A sermon for Advent 1: Isaiah 2:1-5, Psalm 122, Romans 13:11-14, Matthew 24:36-44

 

It is the Sunday after Thanksgiving. It is after I spent some time at the Thanksgiving feed, here I Blytheville, where some 1,000 meals were shared all over Mississippi county. And later with family & neighbors, where there was food, food and more food. There was some conversation about family traditions, and then a little bit of football. After that ~ I was ready to be home alone. Then there was Black Friday and all the shopping hordes. But we skipped all that and after a short trip down the road for a second, Thanksgiving feast with more family, and desserts more numerous than I can count followed by a short drive after which I was ready to be home alone. After all that ~ I recovered enough to be reminded that we have much to be thankful for even when we do not think we do. And now ~ now I am ready to use this time to teach myself to see the abundance of God and to share the abundance of God.

Today is also 1st Sunday of Advent it is the 1st Day in a new church year. There were no late-night fireworks or morning concerts; there were no parades of floats, and marching bands, or giant balloons and no celebrity-studded commentary. There was this morning there is a hopeful proclamation of the days to come we heard from Isaiah prophecy. There is a psalm celebrating going to the Temple, and prosperity, and unity and peace. We have to back up several verses to get here, but there is the story of disciples with Jesus at the Temple, seemingly pointing out its grandeur, followed by Jesus’ reply “It is all coming down.” A little bit later and in private they ask him “When?” And  Jesus answers them with a warning not to be lead astray, he tells them about persecutions, sacrilege in the Temple, false prophets, and false messiahs, and the darkening of the sun, and the moon and the stars; and then Jesus tells them “no one knows the day or the hour when” and cautions them, cautions us to be alert and remember that the people of Noah’s day were not so alert, and he ends with some puzzling stuff about one being taken and one being left and a home owner knowing when the thief will come.

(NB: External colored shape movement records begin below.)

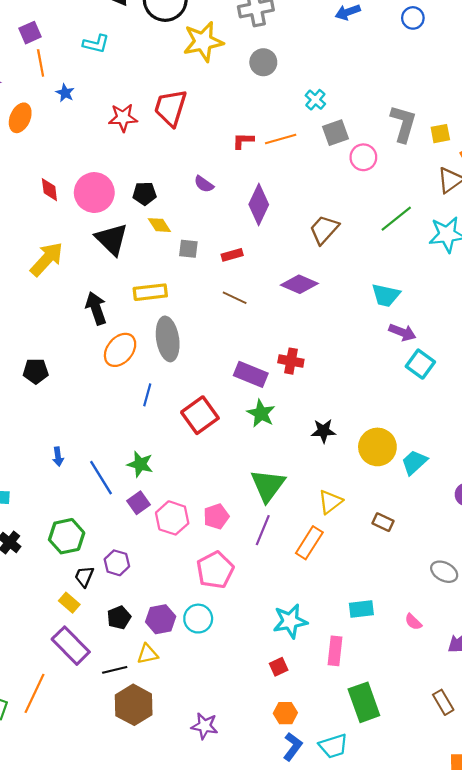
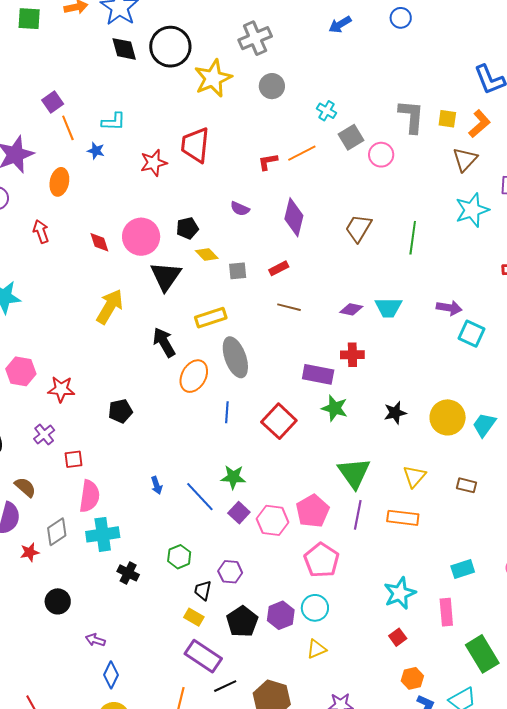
cyan L-shape: (96, 44) -> (114, 122), moved
yellow square: (440, 134) -> (447, 119), turned 30
green line: (396, 219) -> (413, 238), moved, turned -32
black triangle: (112, 239) -> (166, 276), turned 32
purple diamond: (299, 284) -> (351, 309), moved, size x0.7
cyan trapezoid: (386, 295) -> (388, 307), moved
pink pentagon: (216, 517) -> (313, 511), size x1.4
green hexagon: (67, 536) -> (179, 557), size x0.7
orange rectangle: (309, 543) -> (403, 518), turned 76
black pentagon: (119, 618) -> (242, 622), size x1.4
yellow triangle: (147, 654) -> (317, 649), moved
black line: (115, 670) -> (225, 686), moved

Paul follows Jesus’ example by telling Christ’s Roman followers to stay alert because salvation is nearer now than when they became believers (Romans 13:11b).

By the way none of what Jesus or Paul has to say supports the Left Behind series’ idea of rapture (Boring). And if Jesus’ and Paul’s warnings and their less than gentle encouragement to be prepared don’t have anything to do with the rapture what are we to learn from all this? Why do we read these lessons as we begin a new church year? What are we to see as we seek to continue a renewed Christian life, as we look forward to the coming of Christ not only as the baby born in a stable but also as the Son of Man with Angles and Trumpet calls (Matt 24:30-31). Well, it just might have to do with how we answer the simple question “Are you ready?”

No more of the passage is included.